Weak leadership and a lack of oversight of the service had allowed poor practice and inconsistent care to be delivered. When the registered manager who had day to day responsibility for the service left in January 2017, another manager was appointed. Following our inspection, we were informed this manager had resigned from their post. The previous manager then returned to cover three hours a day each afternoon, from Monday to Friday. The provider told us they were unaware of events relating to the care of people living in the home. The provider had not developed the staff team to ensure they displayed the right values and behaviours towards people. At times, this resulted in poor outcomes for people who lived in the home.
Management systems were not effective as they had not identified and addressed the risks and issues we found during our inspection. There had not been any recent audits at the time of our inspection. Where the registered manager had identified issues previously, these had not been actioned within the timescale given. The local authority quality monitoring team had completed a report with recommendations, following a visit to the home in October 2016. We identified the same issues during this inspection. Records relating to the care and treatment for each person were not accurate, up-to-date or easily accessible. This showed the provider had not taken action to ensure improvements were made.
During the inspection, we identified a number of concerns about the care, safety and welfare of people who lived at Neilston Residential Care Home. We found nine breaches of the Health and Social Care Act 2008 (Regulated Activities) Regulations 2014.
The overall rating for this service is ‘Inadequate’ and the service is therefore in ‘special measures’.
Services in special measures will be kept under review and, if we have not taken immediate action to propose to cancel the provider’s registration of the service, will be inspected again within six months. The expectation is that providers found to have been providing inadequate care should have made significant improvements within this timeframe.

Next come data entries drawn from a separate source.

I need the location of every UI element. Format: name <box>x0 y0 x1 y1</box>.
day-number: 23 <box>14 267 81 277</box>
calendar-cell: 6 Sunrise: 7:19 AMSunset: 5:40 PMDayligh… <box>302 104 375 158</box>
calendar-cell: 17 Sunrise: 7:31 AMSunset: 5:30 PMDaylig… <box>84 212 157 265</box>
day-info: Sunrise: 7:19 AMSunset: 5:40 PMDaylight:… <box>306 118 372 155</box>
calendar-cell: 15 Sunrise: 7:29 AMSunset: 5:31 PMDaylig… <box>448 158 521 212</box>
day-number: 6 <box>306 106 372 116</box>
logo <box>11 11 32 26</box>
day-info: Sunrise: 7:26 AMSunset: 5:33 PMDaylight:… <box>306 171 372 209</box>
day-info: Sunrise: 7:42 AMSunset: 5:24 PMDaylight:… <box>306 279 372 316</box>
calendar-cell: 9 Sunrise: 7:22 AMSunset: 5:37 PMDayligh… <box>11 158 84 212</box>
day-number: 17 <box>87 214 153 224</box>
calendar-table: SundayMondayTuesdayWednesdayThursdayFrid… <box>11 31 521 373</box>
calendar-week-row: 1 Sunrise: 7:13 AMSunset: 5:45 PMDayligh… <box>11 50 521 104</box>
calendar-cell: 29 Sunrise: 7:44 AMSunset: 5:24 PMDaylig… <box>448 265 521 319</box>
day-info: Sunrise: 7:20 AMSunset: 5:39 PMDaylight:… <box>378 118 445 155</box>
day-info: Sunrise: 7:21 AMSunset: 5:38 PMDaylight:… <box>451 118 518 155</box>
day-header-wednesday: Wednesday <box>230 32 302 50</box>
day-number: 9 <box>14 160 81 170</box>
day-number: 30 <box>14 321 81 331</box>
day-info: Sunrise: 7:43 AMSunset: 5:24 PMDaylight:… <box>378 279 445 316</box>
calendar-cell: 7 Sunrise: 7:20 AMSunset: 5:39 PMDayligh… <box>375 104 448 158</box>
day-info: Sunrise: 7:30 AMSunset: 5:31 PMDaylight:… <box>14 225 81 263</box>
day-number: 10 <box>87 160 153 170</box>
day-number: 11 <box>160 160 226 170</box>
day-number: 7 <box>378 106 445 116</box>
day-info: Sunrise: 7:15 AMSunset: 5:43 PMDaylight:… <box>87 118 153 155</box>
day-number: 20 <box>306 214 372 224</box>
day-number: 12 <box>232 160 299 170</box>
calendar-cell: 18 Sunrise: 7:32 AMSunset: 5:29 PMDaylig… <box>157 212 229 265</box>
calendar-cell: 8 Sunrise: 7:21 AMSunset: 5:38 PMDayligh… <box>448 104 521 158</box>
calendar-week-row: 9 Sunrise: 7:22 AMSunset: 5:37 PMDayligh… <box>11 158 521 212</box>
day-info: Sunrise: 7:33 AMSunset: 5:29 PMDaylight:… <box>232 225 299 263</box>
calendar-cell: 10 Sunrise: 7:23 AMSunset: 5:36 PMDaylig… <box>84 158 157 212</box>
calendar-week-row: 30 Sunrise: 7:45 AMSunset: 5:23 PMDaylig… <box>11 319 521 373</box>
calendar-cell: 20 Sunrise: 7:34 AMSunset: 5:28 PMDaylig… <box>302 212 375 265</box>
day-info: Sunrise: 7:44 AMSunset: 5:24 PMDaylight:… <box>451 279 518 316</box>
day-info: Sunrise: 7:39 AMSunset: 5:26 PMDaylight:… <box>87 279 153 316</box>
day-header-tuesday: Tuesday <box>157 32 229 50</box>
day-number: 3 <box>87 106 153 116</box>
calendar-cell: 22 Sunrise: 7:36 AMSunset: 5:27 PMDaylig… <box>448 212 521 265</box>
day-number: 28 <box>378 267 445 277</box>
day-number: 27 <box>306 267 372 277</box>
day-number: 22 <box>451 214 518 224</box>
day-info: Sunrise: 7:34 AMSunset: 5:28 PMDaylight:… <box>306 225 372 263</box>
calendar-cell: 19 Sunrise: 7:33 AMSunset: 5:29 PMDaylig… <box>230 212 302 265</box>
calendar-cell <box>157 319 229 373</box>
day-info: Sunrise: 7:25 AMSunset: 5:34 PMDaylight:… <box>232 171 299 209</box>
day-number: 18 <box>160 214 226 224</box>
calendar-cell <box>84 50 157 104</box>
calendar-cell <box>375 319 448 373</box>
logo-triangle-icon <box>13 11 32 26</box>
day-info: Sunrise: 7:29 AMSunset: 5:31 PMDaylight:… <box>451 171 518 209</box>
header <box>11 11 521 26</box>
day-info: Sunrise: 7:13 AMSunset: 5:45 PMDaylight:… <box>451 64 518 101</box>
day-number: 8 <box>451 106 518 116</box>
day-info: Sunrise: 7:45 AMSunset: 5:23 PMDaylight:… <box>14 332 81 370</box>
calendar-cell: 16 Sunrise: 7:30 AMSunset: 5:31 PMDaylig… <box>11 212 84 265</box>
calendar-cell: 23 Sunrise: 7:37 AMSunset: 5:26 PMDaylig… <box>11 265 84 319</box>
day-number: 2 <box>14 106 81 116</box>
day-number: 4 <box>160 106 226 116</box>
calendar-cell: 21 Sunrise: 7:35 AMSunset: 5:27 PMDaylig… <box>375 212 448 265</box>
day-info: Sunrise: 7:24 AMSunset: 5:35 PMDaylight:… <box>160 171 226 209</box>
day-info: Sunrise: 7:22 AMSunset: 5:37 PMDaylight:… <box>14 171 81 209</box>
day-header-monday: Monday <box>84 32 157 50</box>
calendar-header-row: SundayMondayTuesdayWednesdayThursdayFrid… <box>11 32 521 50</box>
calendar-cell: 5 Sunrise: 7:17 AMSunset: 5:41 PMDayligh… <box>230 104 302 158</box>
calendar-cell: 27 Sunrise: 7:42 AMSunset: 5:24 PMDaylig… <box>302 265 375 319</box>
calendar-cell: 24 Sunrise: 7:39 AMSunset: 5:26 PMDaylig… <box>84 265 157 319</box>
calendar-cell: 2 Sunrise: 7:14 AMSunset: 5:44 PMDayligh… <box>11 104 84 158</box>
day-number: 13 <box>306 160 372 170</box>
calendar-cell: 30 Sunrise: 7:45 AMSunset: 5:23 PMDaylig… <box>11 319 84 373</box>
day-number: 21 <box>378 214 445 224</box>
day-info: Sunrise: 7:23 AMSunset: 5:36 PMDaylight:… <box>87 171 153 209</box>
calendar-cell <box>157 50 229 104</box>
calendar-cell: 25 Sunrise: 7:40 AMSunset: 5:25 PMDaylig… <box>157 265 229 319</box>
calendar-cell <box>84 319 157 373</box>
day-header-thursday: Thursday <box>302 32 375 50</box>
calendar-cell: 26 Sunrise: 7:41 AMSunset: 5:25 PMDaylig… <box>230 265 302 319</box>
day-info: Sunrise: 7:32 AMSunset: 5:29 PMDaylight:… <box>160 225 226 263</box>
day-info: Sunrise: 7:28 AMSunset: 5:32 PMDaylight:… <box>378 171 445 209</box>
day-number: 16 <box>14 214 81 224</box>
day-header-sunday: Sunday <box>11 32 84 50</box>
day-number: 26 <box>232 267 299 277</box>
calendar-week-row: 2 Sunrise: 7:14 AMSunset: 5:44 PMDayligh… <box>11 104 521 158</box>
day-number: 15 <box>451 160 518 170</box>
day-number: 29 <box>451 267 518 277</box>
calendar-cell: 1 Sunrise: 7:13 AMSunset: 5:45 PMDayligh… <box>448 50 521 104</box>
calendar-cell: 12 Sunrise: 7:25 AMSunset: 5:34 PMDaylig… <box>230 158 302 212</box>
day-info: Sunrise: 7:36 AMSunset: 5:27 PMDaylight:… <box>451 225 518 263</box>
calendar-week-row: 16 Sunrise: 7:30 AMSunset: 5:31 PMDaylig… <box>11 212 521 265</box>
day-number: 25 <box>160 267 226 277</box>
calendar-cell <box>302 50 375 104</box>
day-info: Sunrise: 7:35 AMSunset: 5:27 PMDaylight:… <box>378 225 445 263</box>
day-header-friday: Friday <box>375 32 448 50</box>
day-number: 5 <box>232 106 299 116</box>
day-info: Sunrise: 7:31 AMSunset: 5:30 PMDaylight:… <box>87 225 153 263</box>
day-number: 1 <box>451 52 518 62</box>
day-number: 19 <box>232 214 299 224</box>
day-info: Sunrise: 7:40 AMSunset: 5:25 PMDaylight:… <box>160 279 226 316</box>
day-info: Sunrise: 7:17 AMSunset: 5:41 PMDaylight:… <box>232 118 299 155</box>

If not enough improvement is made within this timeframe so that there is still a rating of inadequate for any key question or overall, we will take action in line with our enforcement procedures to begin the process of preventing the provider from operating this service. This will lead to cancelling their registration or to varying the terms of their registration within six months if they do not improve. This service will continue to be kept under review and, if needed, could be escalated to urgent enforcement action. Where necessary, another inspection will be conducted within a further six months, and if there is not enough improvement so there is still a rating of inadequate for any key question or overall, we will take action to prevent the provider from operating this service. This will lead to cancelling their registration or to varying the terms of their registration.
For adult social care services the maximum time for being in special measures will usually be no more than 12 months. If the service has demonstrated improvements when we inspect it and it is no longer rated as inadequate for any of the five key questions it will no longer be in special measures.